FastResultHeapq

class trove.containers.result_heapq_fast.FastResultHeapq(topk=100, special_docids=None)
__init__(topk=100, special_docids=None)

keeps track of the topk largest scores for each query.

This is much faster than the simple python heapq used in ResultHeapq. This class requires to iterate over document and query batches in nested for loops, and crucially, the outer loop generates the document batches. I.e.,

for doc_batch in corpus:
    for query_batch in queries:
        fast_result_heapq(scores, ...)

It keeps track of the topk most similar documents seen so far. It buffers all score batches for each doc_batch and merges them with results collected so far right before moving on to the next doc_batch.

Unlike ResultHeapq, it uses GPUs for computation if it receives tensors already on GPU.

This class does not provide all the nice utilities for input/output formatting that ResultHeapq does. To use those utilities, after you are done collecting the similarities, export the data from this class and import it into a fresh instance of ResultHeapq.

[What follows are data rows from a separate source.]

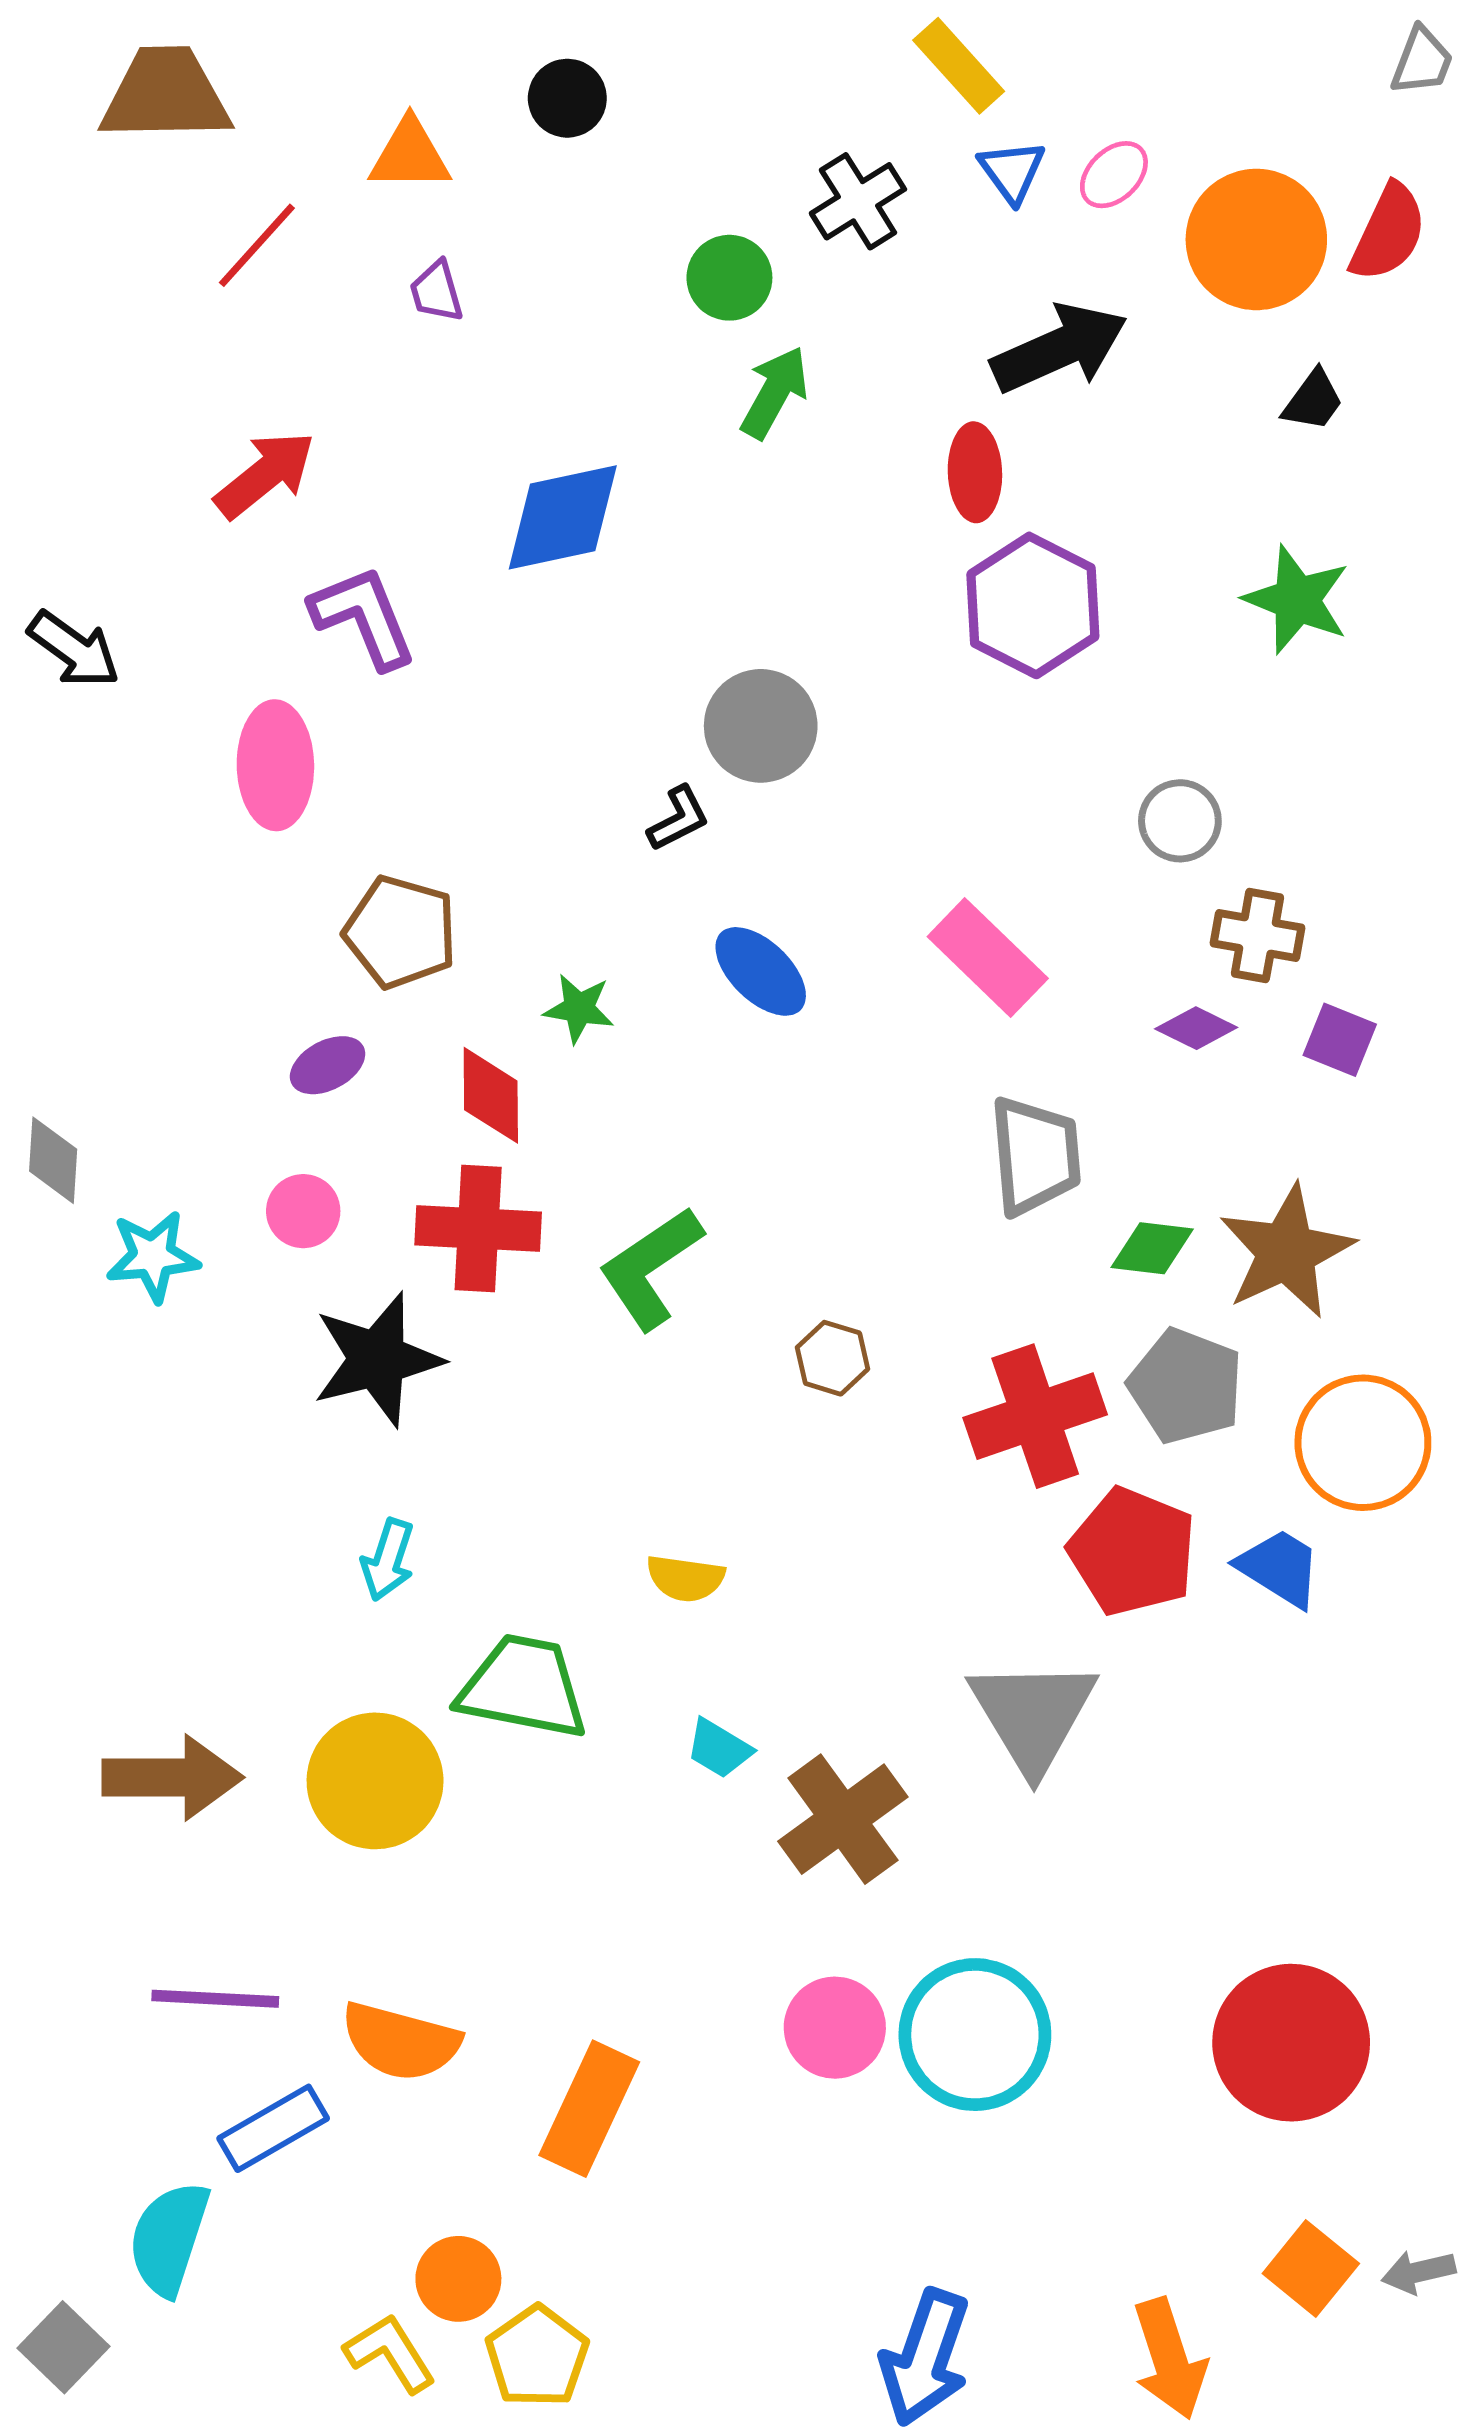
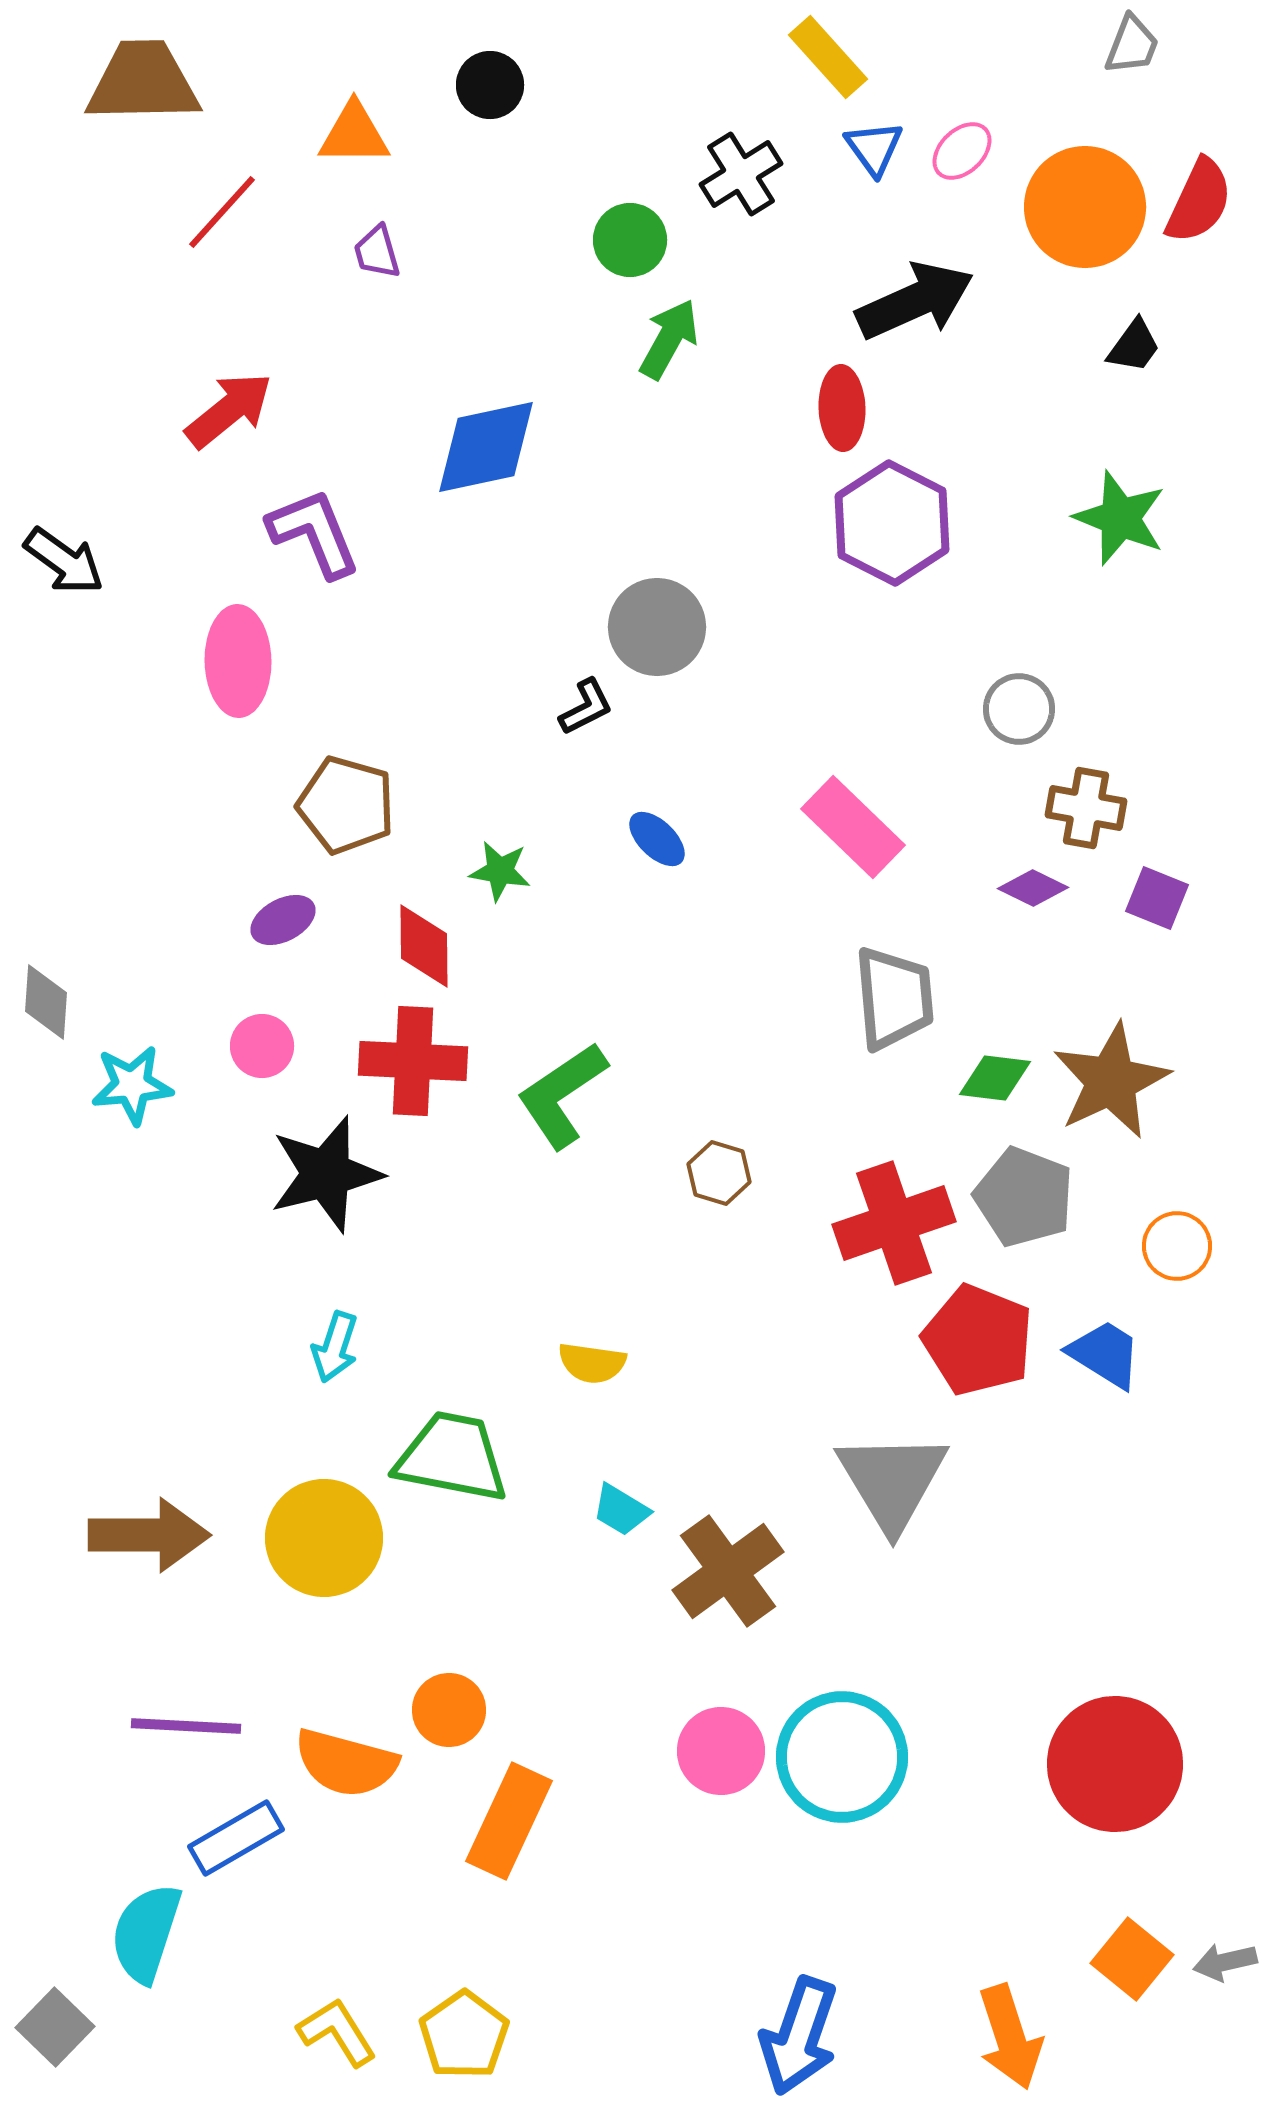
gray trapezoid: (1422, 61) -> (1132, 45), moved
blue ellipse: (761, 971) -> (657, 839), size x0.7
orange circle: (1363, 1443) -> (1177, 1246), size x0.6
orange circle: (458, 2279) -> (449, 1710), moved

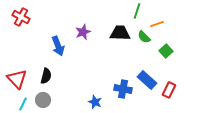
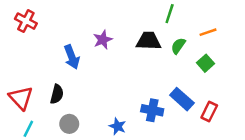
orange line: (157, 24) -> (208, 32), moved
green semicircle: (144, 37) -> (178, 46), turned 80
gray circle: (43, 100) -> (69, 124), moved

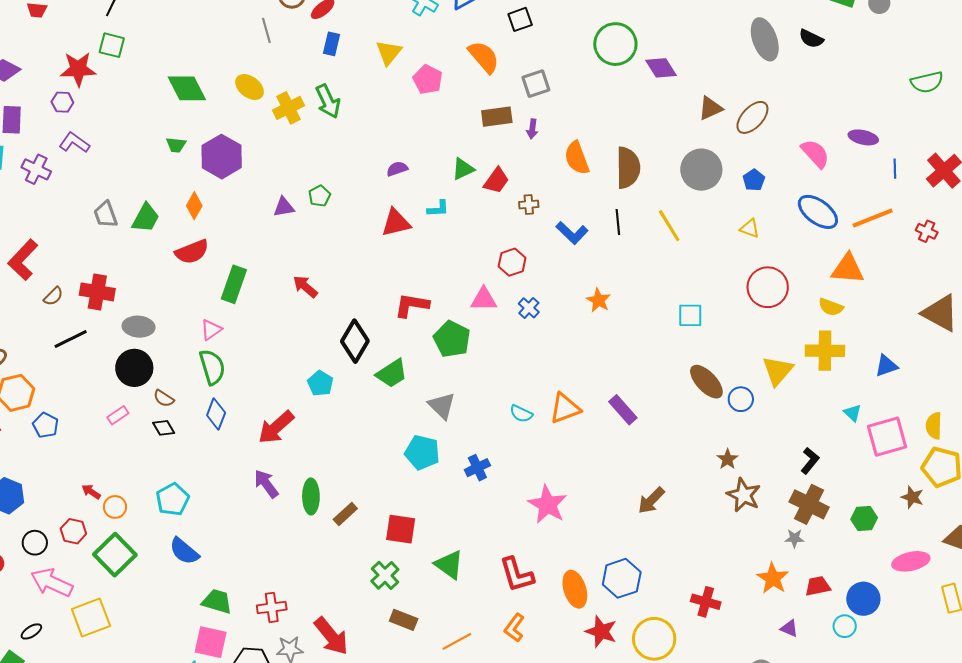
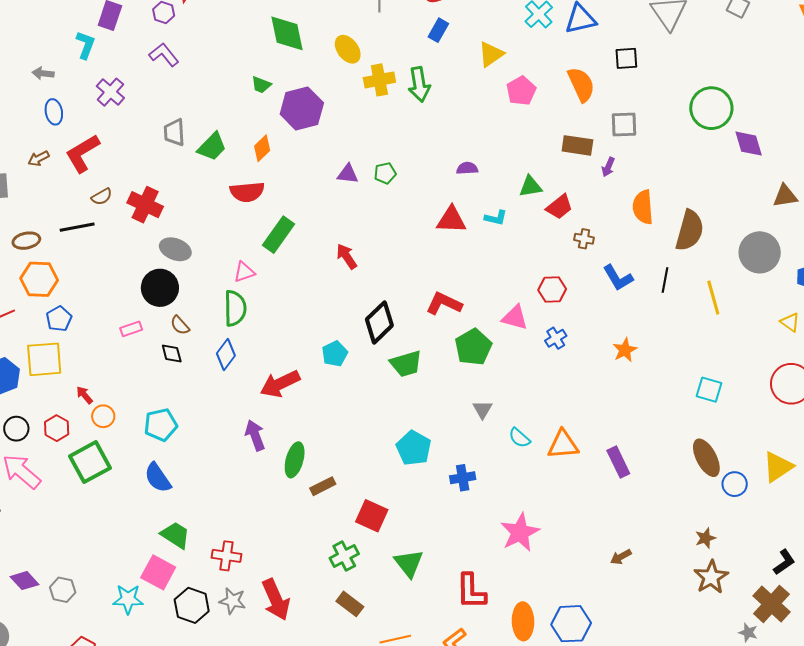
purple cross: (36, 169) -> (110, 92), moved
black line: (71, 339) -> (77, 227), moved
gray triangle: (442, 406) -> (482, 409), moved, size x0.7
brown arrow: (651, 500) -> (621, 557), size x0.7
yellow square: (91, 617) -> (44, 359), moved

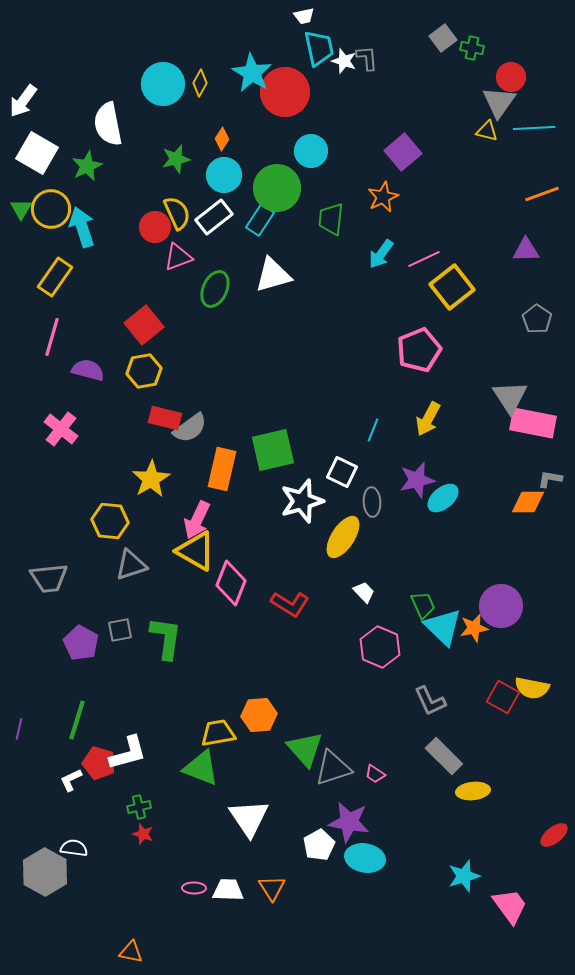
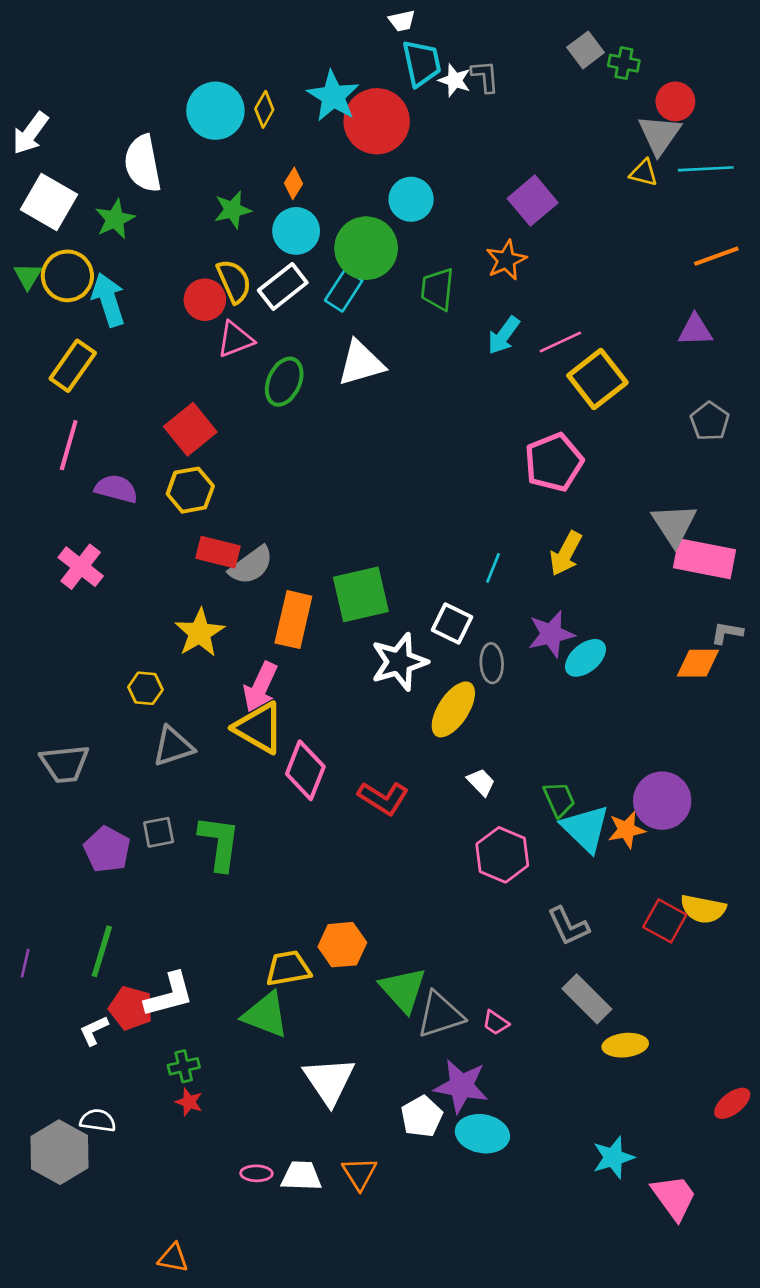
yellow hexagon: (110, 521) -> (145, 688), size x0.7

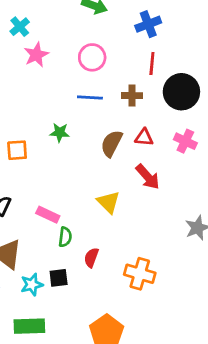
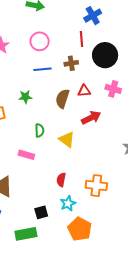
blue cross: (148, 24) -> (93, 16), moved
red arrow: (148, 177) -> (91, 118), turned -66
green semicircle: (65, 237) -> (39, 130), moved
black square: (59, 278) -> (41, 212), moved
cyan star: (32, 285) -> (68, 203), moved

The arguments are the same as ResultHeapq. See ResultHeapq docstring for details.

export_result_dump(reset_state=False)

Export all the results collected so far with the same format as ResultHeapq

see ResultHeapq for details.

Return type:

Dict[str, Dict[str, List[Tuple[str, float]]]]

reset_state()

Clear the data collected so far.

Return type:

None

update_topk_records()

Merges topk records collected so far with topk records from the most recent batch selects the new topk records.

Return type:

None